Alors que certains des participants au débat estiment que la Palestine devrait être indiquée de façon distincte par rapport à Israël, car elle n’est pas considérée comme faisant partie du territoire d’Israël par une majorité de pays dans le monde entier, d’autres soutiennent qu’une telle initiative aurait pour effet de passer sous silence l’occupation israélienne des territoires palestiniens.
Alors que la Palestine existe effectivement - une majorité de pays l’ont reconnu par le biais d’un vote sur son statut d’État observateur, en 2012 - elle n’existe pas en tant qu’État indépendant à part entière, avec des frontières clairement délimitées. En réalité, la Palestine n’existe que dans la dizaine d’enclaves situées en Cisjordanie et qui ont été offertes aux Palestiniens suite aux Accords d’Oslo de 1993, ainsi que sur la bande de Gaza.
La majeure partie des routes de Cisjordanie, de la vallée du Jourdain et de Jérusalem-Est est entièrement contrôlée par Israël, alors que ces territoires sont considérés comme une partie de la Palestine par la communauté internationale. Indiquer ces zones comme une partie de la Palestine serait politiquement correct, mais ne représenterait pas fidèlement la situation sur le terrain.
Les faits réels
Le même argument pourrait être avancé pour la Crimée : alors qu’elle est toujours considérée comme faisant partie du territoire ukrainien par la communauté internationale, ce sont les autorités russes qui dirigent la péninsule depuis son annexion en 2014. Il serait trompeur d’indiquer la Crimée sur la carte comme une partie du territoire ukrainien alors que c’est Moscou qui tient les rênes dans cette région, et non Kiev.

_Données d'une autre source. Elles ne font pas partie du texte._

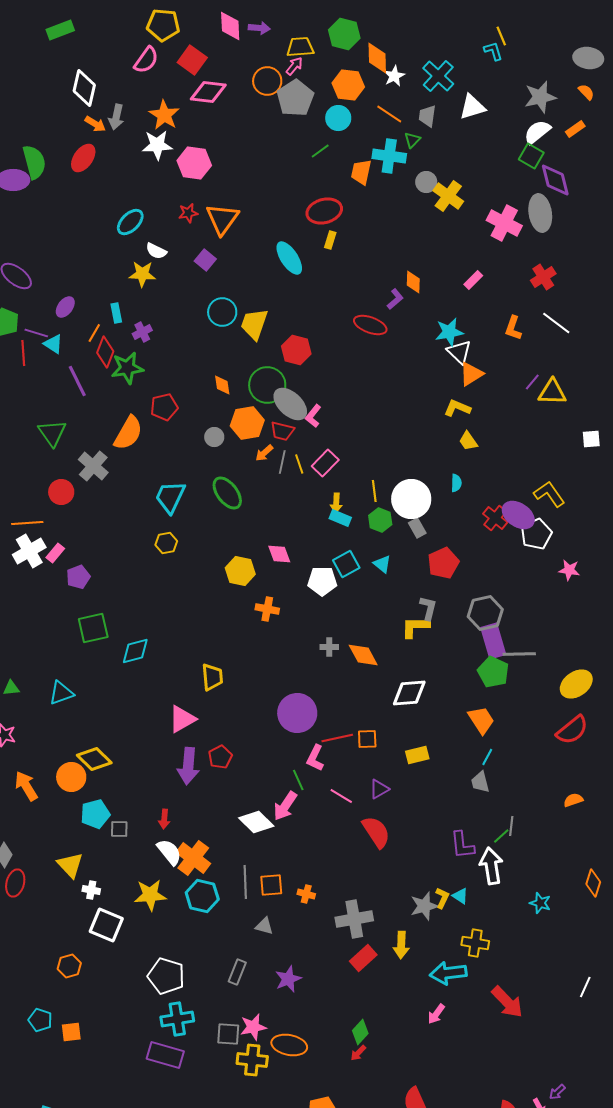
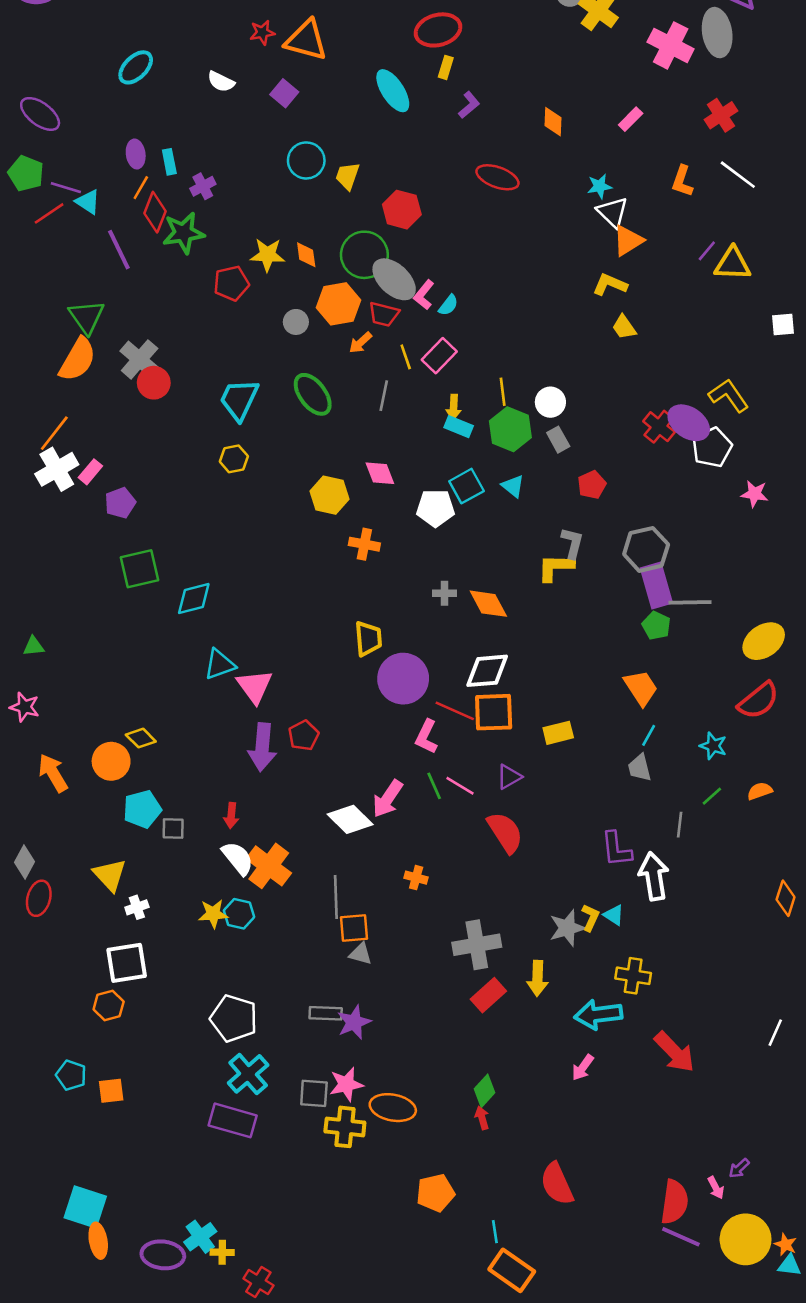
orange triangle: (222, 219) -> (306, 40), turned -51
cyan ellipse: (130, 222) -> (136, 67), moved
yellow star: (142, 274) -> (267, 255), moved
purple L-shape: (395, 299) -> (469, 105), moved
purple ellipse: (65, 307) -> (136, 154), moved, turned -45
yellow trapezoid: (254, 324) -> (348, 176), size x0.7
cyan star: (449, 332) -> (600, 186), size x0.7
red line: (23, 353) -> (49, 213), turned 60
orange semicircle: (128, 433) -> (78, 359), moved
gray line: (282, 462) -> (384, 396), moved
cyan semicircle: (456, 483) -> (448, 305), moved, turned 36
red circle: (61, 492) -> (154, 383), moved
white circle: (411, 499) -> (550, 402), size x0.6
green hexagon: (380, 520) -> (510, 429), size x1.4
orange line: (27, 523) -> (54, 433), turned -48
red pentagon: (443, 563) -> (592, 485), size x0.7
green pentagon: (493, 672) -> (656, 626), size x0.7
yellow trapezoid: (212, 677) -> (368, 639), moved
cyan triangle: (61, 693) -> (220, 664), moved
white diamond: (409, 693) -> (487, 671), moved
pink triangle: (182, 719) -> (255, 686), turned -36
red line: (337, 738) -> (455, 711), turned 36
orange square: (367, 739) -> (494, 712), size x1.6
yellow diamond: (94, 759) -> (141, 738), size x0.7
green line: (298, 780) -> (434, 786), moved
green line: (501, 836) -> (712, 796), moved
orange square: (271, 885) -> (354, 928), moved
white cross: (91, 890) -> (137, 907), turned -30
orange cross: (306, 894) -> (416, 878), moved
yellow star: (150, 895) -> (213, 914), size x0.7
cyan hexagon: (202, 896) -> (239, 914), moved, size x0.7
cyan star: (540, 903) -> (713, 746), moved
white square: (106, 925) -> (127, 963), moved, turned -32
gray rectangle: (237, 972) -> (326, 1013), turned 70
purple star: (288, 979) -> (354, 1022), moved
cyan cross: (177, 1019) -> (248, 1074), turned -32
red arrow: (358, 1053) -> (482, 1118), turned 120

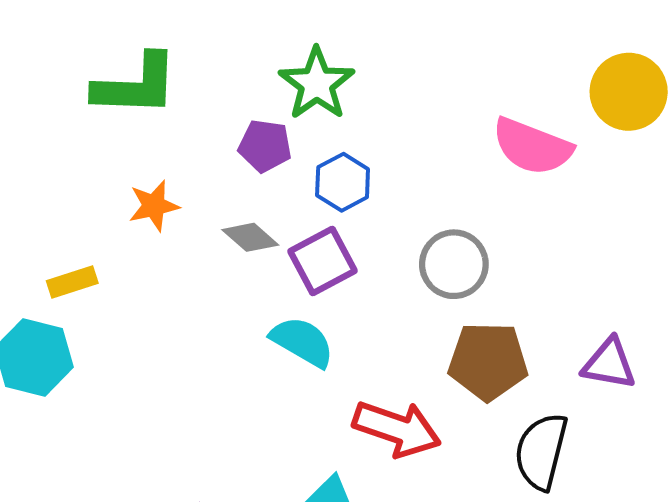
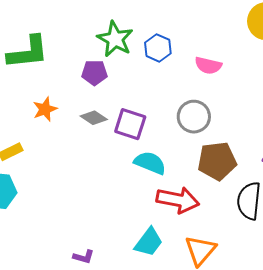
pink semicircle: (532, 146) -> (208, 65), moved, size x0.7
blue hexagon: (343, 182) -> (158, 48), moved
purple square: (323, 261) -> (130, 124), turned -36
cyan semicircle: (302, 342) -> (150, 163), moved

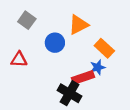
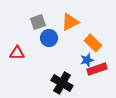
gray square: (27, 20) -> (38, 22), moved, turned 35
red rectangle: (83, 77) -> (97, 69), moved

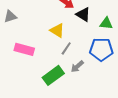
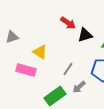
black triangle: (83, 14) -> (85, 35), turned -49
yellow triangle: (57, 30) -> (40, 52), moved

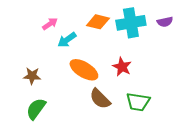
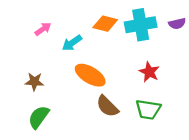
pink arrow: (50, 24) -> (43, 29), moved
red star: (122, 67) -> (149, 72), moved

Le problème est que, de nos jours, les cartes revêtent une dimension politique, mais devraient refléter la réalité.
Voilà le problème actuel de la cartographie : les cartographes devraient-ils s’impliquer dans les affaires politiques et indiquer les zones de conflit du monde entier telles qu’elles sont généralement reconnues par la communauté internationale ? Ou devraient-ils prendre leurs distances avec la politique et représenter la situation telle qu’elle est ?
Le problème est que, de nos jours, les cartes revêtent une dimension politique, mais devraient refléter la réalité. Les cartes revêtent une dimension politique dans le sens où, en affichant le territoire d’un État séparatiste, d’un groupe terroriste ou d’une organisation rebelle, elles accordent en fait une forme de reconnaissance à ces parties, en séparant le territoire de l’État qui le revendique.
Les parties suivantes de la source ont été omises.